▶ **Exercise details**
Below are records to return verbatim; the pictures are to be dropped.
Materials provided Start Marker
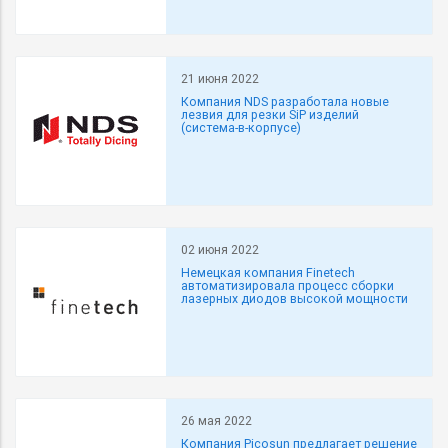
21 июня 2022
Компания NDS разработала новые
лезвия для резки SiP изделий
(система-в-корпусе)
02 июня 2022
Немецкая компания Finetech
автоматизировала процесс сборки
лазерных диодов высокой мощности
26 мая 2022
Компания Picosun предлагает решение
Materials provided End Marker
▶ **Written answer**
21 июня 2022
Компания NDS разработала новые
лезвия для резки SiP изделий
(система-в-корпусе)
02 июня 2022
Немецкая компания Finetech
автоматизировала процесс сборки
лазерных диодов высокой мощности
26 мая 2022
Компания Picosun предлагает решение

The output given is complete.